Foreign Minister Simon Coveney rejected truckers’ demands as unreasonable when asked about them in parliament.
“Introducing some kind of outside czar to come in will not improve the situation. Instead what we need is continued consultation,” said Coveney, who noted that the new regime was only a few weeks old. “There was always going to be a difficult adjustment period.”
Independent lawmaker Verona Murphy, who previously ran a family haulage firm that shipped beef products to France, told Coveney that Irish authorities should have seen the problems coming.
She said each agency’s systems for submitting forms were not properly tested in advance and “don’t talk to each other.”
“A food consignment declaration can mean accessing as many as eight different IT systems,” Murphy said. “The procedure takes hours, if successful at all, only for the haulier to arrive at the port and be told that there was a problem with one of the eight IT systems accessed. As a result, tons of food are being destroyed.”
Murphy said ferries that bypass Britain by sailing directly to French ports, while growing rapidly in number, represent a much more expensive route to market. Fixing the bureaucratic bottlenecks on Britain’s so-called “land bridge” would be critical.

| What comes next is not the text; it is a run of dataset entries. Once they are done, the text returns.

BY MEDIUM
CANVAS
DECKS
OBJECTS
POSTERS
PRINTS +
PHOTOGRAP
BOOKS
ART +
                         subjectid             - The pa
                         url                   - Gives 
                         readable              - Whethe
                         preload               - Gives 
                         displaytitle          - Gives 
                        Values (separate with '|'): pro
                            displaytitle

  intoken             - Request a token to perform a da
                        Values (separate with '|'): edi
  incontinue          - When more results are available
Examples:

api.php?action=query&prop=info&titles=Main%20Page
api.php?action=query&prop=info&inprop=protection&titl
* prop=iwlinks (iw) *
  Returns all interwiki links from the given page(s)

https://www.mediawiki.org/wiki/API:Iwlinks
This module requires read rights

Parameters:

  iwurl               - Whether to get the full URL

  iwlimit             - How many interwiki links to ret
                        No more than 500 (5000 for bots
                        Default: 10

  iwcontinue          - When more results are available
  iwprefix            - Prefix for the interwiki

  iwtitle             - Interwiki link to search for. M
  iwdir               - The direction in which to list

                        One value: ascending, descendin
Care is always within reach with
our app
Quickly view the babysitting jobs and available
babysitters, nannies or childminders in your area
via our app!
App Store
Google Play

While goods volumes at Dublin were running at only 30 percent of normal levels, she said, customs staff “are already overwhelmed. These are not teething problems.”

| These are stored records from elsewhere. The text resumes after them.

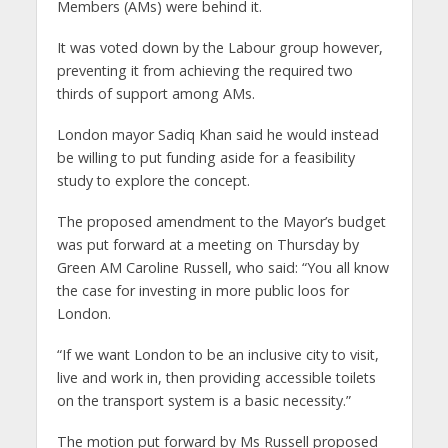
Members (AMs) were behind it.
It was voted down by the Labour group however,
preventing it from achieving the required two
thirds of support among AMs.
London mayor Sadiq Khan said he would instead
be willing to put funding aside for a feasibility
study to explore the concept.
The proposed amendment to the Mayor’s budget
was put forward at a meeting on Thursday by
Green AM Caroline Russell, who said: “You all know
the case for investing in more public loos for
London.
“If we want London to be an inclusive city to visit,
live and work in, then providing accessible toilets
on the transport system is a basic necessity.”
The motion put forward by Ms Russell proposed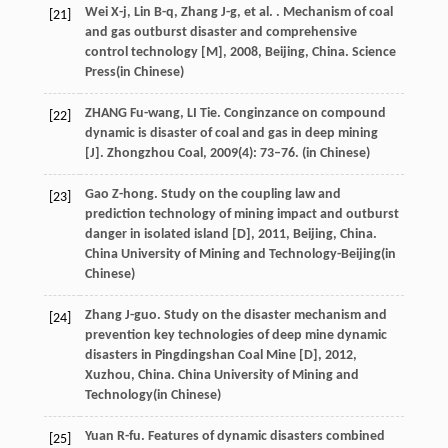
Wei
X-j
,
Lin
B-q
,
Zhang
J-g
,
et al.
.
Mechanism of coal
[21]
and gas outburst disaster and comprehensive
control technology [M]
,
2008
, Beijing, China. Science
Press(in Chinese)
ZHANG Fu-wang, LI Tie. Conginzance on compound
[22]
dynamic is disaster of coal and gas in deep mining
[J]. Zhongzhou Coal, 2009(4): 73–76. (in Chinese)
Gao
Z-hong
.
Study on the coupling law and
[23]
prediction technology of mining impact and outburst
danger in isolated island [D]
,
2011
, Beijing, China.
China University of Mining and Technology-Beijing(in
Chinese)
Zhang
J-guo
.
Study on the disaster mechanism and
[24]
prevention key technologies of deep mine dynamic
disasters in Pingdingshan Coal Mine [D]
,
2012
,
Xuzhou, China. China University of Mining and
Technology(in Chinese)
Yuan
R-fu
. Features of dynamic disasters combined
[25]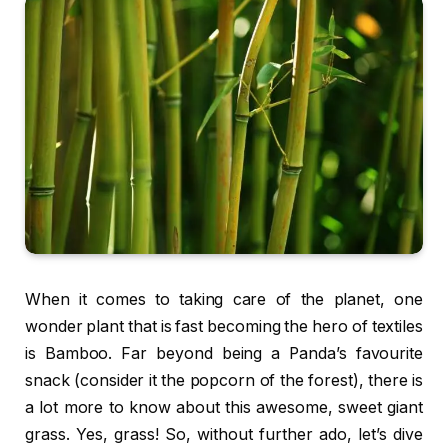
When it comes to taking care of the planet, one
wonder plant that is fast becoming the hero of textiles
is Bamboo. Far beyond being a Panda’s favourite
snack (consider it the popcorn of the forest), there is
a lot more to know about this awesome, sweet giant
grass. Yes, grass! So, without further ado, let’s dive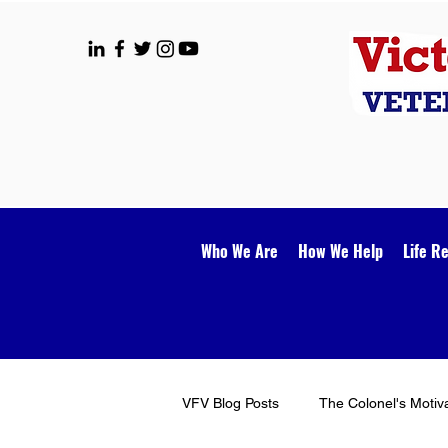
Who We Are
How We Help
Life R
VFV Blog Posts
The Colonel's Motiv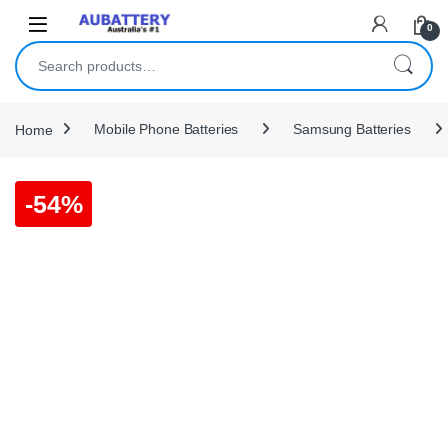
Skip to navigation
Skip to content
0
Search for:
Home
Mobile Phone Batteries
Samsung Batteries
-
54%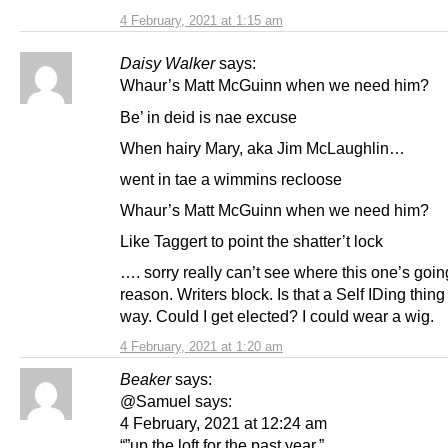
4 February, 2021 at 1:15 am
Daisy Walker
says:
Whaur’s Matt McGuinn when we need him?
Be’ in deid is nae excuse
When hairy Mary, aka Jim McLaughlin…
went in tae a wimmins recloose
Whaur’s Matt McGuinn when we need him?
Like Taggert to point the shatter’t lock
…. sorry really can’t see where this one’s goi
reason. Writers block. Is that a Self IDing thing
way. Could I get elected? I could wear a wig.
4 February, 2021 at 1:20 am
Beaker
says:
@Samuel says:
4 February, 2021 at 12:24 am
“”up the loft for the past year.”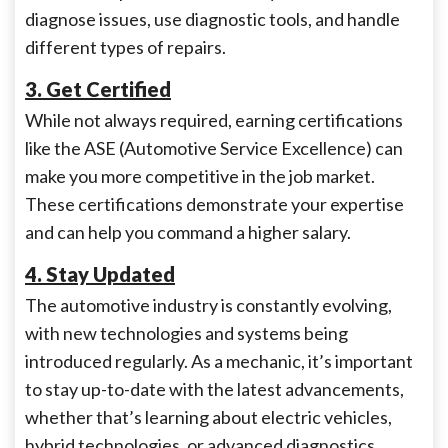
diagnose issues, use diagnostic tools, and handle
different types of repairs.
3. Get Certified
While not always required, earning certifications
like the ASE (Automotive Service Excellence) can
make you more competitive in the job market.
These certifications demonstrate your expertise
and can help you command a higher salary.
4. Stay Updated
The automotive industry is constantly evolving,
with new technologies and systems being
introduced regularly. As a mechanic, it’s important
to stay up-to-date with the latest advancements,
whether that’s learning about electric vehicles,
hybrid technologies, or advanced diagnostics.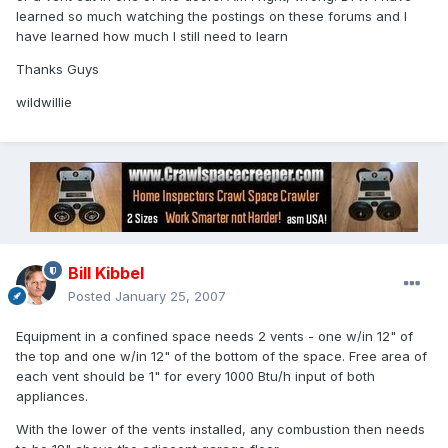
learned so much watching the postings on these forums and I
have learned how much I still need to learn
Thanks Guys
wildwillie
Bill Kibbel
Posted
January 25, 2007
Equipment in a confined space needs 2 vents - one w/in 12" of
the top and one w/in 12" of the bottom of the space. Free area of
each vent should be 1" for every 1000 Btu/h input of both
appliances.
With the lower of the vents installed, any combustion then needs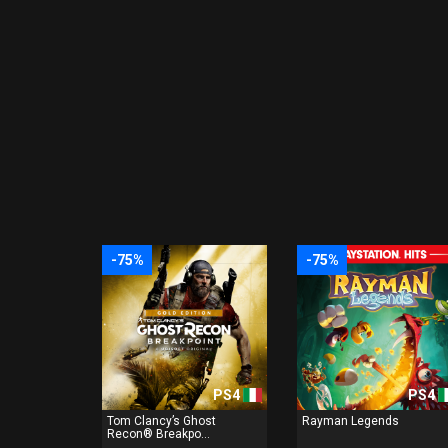
-75%
-75%
PS4
PS4
Tom Clancy’s Ghost
Rayman Legends
Recon® Breakpo...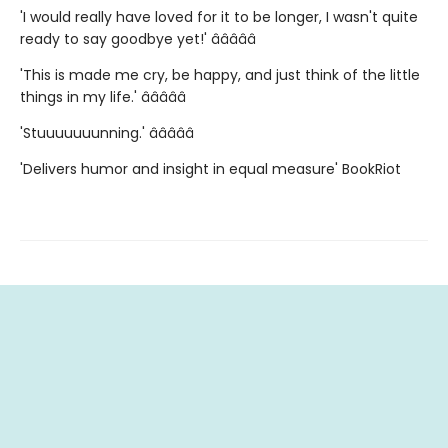
'I would really have loved for it to be longer, I wasn't quite
ready to say goodbye yet!' â­â­â­â­â­
'This is made me cry, be happy, and just think of the little
things in my life.' â­â­â­â­â­
'Stuuuuuuunning.' â­â­â­â­â­
'Delivers humor and insight in equal measure' BookRiot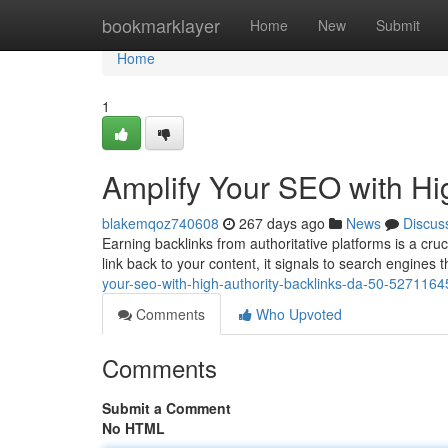
Home
bookmarklayer
Home
New
Submit
Home
1
Amplify Your SEO with Hi
blakemqoz740608
267 days ago
News
Discus
Earning backlinks from authoritative platforms is a cr
link back to your content, it signals to search engines t
your-seo-with-high-authority-backlinks-da-50-5271164
Comments
Who Upvoted
Comments
Submit a Comment
No HTML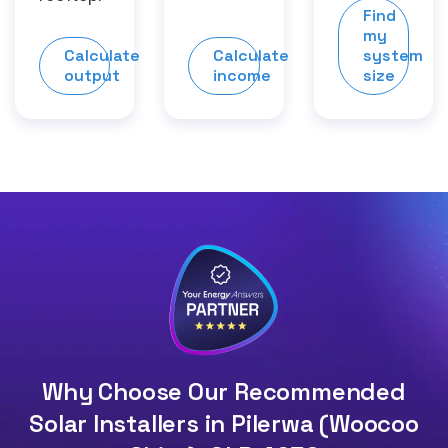
Find
my
Calculate
Calculate
system
output
income
size
Why Choose Our Recommended
Solar Installers in Pilerwa (Woocoo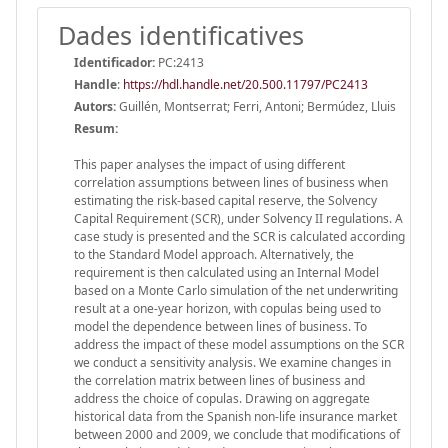
Dades identificatives
Identificador:
PC:2413
Handle
:
https://hdl.handle.net/20.500.11797/PC2413
Autors:
Guillén, Montserrat; Ferri, Antoni; Bermúdez, Lluis
Resum:
This paper analyses the impact of using different
correlation assumptions between lines of business when
estimating the risk-based capital reserve, the Solvency
Capital Requirement (SCR), under Solvency II regulations. A
case study is presented and the SCR is calculated according
to the Standard Model approach. Alternatively, the
requirement is then calculated using an Internal Model
based on a Monte Carlo simulation of the net underwriting
result at a one-year horizon, with copulas being used to
model the dependence between lines of business. To
address the impact of these model assumptions on the SCR
we conduct a sensitivity analysis. We examine changes in
the correlation matrix between lines of business and
address the choice of copulas. Drawing on aggregate
historical data from the Spanish non-life insurance market
between 2000 and 2009, we conclude that modifications of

But Coveney said Ireland’s tax collection authority, the Revenue Commissioners, was doing everything it could to run customs checks the way EU single market rules require. He said trucks getting “green lane” approval upon arrival at Dublin Port have risen from 70 percent last week to 80 percent this week.
While conceding that the new process was “laborious, bureaucratic and time-consuming,” he said this was unavoidable.
“Let nobody pretend otherwise. The paperwork and preparation and notice period is very, very different to what [hauliers] had to do in December. These are the new realities of trading with the U.K.,” Coveney said. “We have to be honest with people that these new realities aren’t simply going to disappear through slick software systems.”